> [Activity]: Everything in the records below from the line containing "конференции, посвящённой сценариям" through the line containing "BELASTINGDIENST" is to be reproduced exactly, those two lines included; no picture is to be copied.

____________

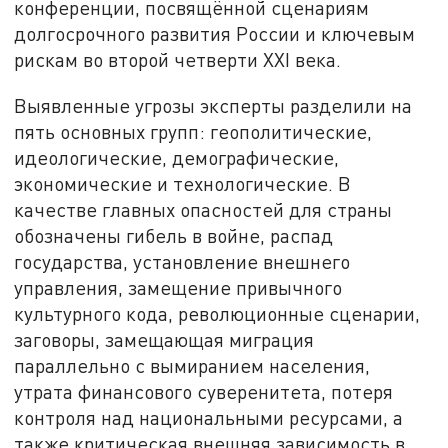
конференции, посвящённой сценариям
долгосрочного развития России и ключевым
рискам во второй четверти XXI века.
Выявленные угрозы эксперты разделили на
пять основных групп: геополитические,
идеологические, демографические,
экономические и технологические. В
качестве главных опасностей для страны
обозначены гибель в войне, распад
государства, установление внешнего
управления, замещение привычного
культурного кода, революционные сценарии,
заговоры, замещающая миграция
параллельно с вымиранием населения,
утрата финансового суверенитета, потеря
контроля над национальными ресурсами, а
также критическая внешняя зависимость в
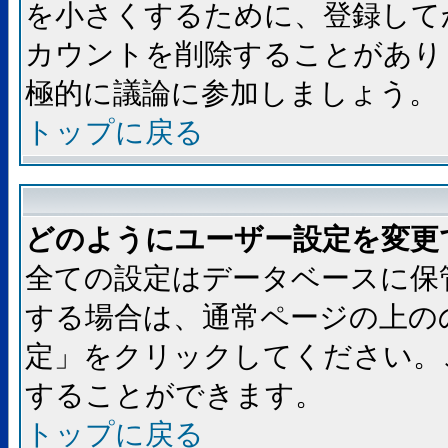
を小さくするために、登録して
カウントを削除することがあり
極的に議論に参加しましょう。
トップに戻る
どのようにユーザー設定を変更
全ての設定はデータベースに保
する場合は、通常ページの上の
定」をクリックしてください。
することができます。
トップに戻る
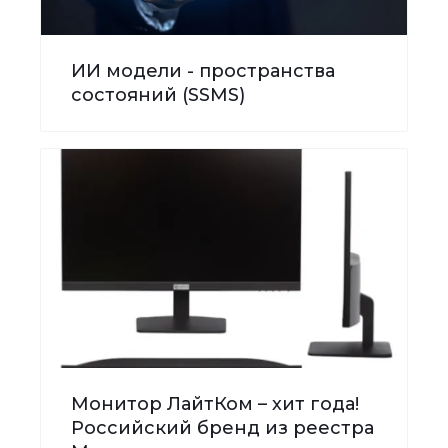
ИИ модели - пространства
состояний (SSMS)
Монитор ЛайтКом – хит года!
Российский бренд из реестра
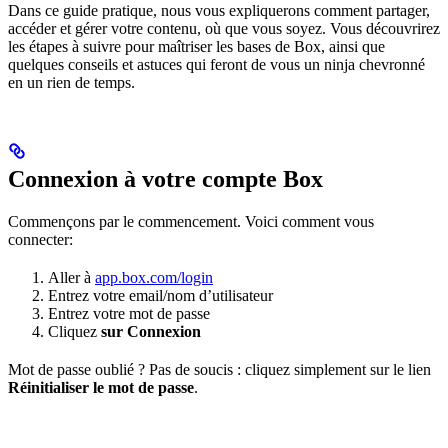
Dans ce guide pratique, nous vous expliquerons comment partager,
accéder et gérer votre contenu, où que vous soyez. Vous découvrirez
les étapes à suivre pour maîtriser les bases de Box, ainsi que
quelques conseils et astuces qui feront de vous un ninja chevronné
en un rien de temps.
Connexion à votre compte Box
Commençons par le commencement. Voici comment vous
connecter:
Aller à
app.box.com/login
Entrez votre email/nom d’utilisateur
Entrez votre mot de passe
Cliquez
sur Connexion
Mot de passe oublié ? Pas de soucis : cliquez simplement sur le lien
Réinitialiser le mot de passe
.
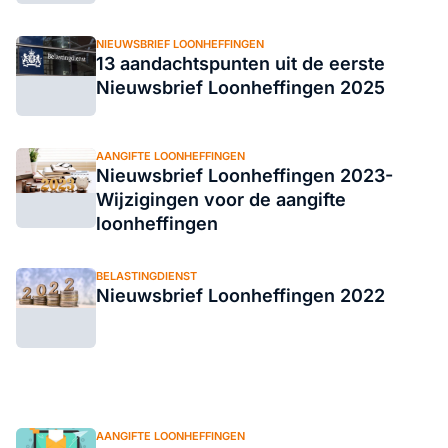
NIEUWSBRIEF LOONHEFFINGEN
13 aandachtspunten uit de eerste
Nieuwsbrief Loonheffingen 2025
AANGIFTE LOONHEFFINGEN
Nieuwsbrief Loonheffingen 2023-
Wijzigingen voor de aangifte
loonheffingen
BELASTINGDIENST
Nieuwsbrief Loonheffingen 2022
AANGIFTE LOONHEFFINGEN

____________

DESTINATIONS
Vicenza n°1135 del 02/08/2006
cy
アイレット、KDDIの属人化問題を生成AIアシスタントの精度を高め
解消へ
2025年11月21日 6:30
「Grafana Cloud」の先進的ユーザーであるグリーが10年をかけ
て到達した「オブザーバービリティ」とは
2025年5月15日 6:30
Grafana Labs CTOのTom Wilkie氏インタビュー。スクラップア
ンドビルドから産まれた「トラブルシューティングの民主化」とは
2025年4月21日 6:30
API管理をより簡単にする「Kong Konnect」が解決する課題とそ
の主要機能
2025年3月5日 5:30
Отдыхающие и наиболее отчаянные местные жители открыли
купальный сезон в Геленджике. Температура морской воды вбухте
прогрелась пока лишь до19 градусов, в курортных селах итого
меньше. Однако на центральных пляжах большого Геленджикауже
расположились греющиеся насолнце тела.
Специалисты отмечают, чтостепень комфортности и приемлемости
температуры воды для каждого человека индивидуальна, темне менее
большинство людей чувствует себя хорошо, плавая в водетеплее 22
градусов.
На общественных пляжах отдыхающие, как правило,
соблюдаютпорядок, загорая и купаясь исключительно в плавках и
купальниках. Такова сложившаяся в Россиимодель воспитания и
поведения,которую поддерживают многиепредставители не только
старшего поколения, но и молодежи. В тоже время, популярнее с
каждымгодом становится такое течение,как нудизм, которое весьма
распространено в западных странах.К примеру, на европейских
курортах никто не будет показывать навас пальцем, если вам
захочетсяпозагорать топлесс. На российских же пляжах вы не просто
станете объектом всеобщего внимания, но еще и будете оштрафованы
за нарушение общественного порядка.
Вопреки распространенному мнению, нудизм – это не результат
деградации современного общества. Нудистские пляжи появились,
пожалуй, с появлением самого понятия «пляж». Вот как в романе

____________

> [Answer]:
конференции, посвящённой сценариям
долгосрочного развития России и ключевым
рискам во второй четверти XXI века.
Выявленные угрозы эксперты разделили на
пять основных групп: геополитические,
идеологические, демографические,
экономические и технологические. В
качестве главных опасностей для страны
обозначены гибель в войне, распад
государства, установление внешнего
управления, замещение привычного
культурного кода, революционные сценарии,
заговоры, замещающая миграция
параллельно с вымиранием населения,
утрата финансового суверенитета, потеря
контроля над национальными ресурсами, а
также критическая внешняя зависимость в
を小さくするために、登録して
カウントを削除することがあり
極的に議論に参加しましょう。
トップに戻る
どのようにユーザー設定を変更
全ての設定はデータベースに保
する場合は、通常ページの上の
定」をクリックしてください。
することができます。
トップに戻る
ИИ модели - пространства
состояний (SSMS)
Монитор ЛайтКом – хит года!
Российский бренд из реестра
Dans ce guide pratique, nous vous expliquerons comment partager,
accéder et gérer votre contenu, où que vous soyez. Vous découvrirez
les étapes à suivre pour maîtriser les bases de Box, ainsi que
quelques conseils et astuces qui feront de vous un ninja chevronné
en un rien de temps.
Connexion à votre compte Box
Commençons par le commencement. Voici comment vous
connecter:
Aller à
app.box.com/login
Entrez votre email/nom d’utilisateur
Entrez votre mot de passe
Cliquez
sur Connexion
Mot de passe oublié ? Pas de soucis : cliquez simplement sur le lien
Réinitialiser le mot de passe
.
NIEUWSBRIEF LOONHEFFINGEN
13 aandachtspunten uit de eerste
Nieuwsbrief Loonheffingen 2025
AANGIFTE LOONHEFFINGEN
Nieuwsbrief Loonheffingen 2023-
Wijzigingen voor de aangifte
loonheffingen
BELASTINGDIENST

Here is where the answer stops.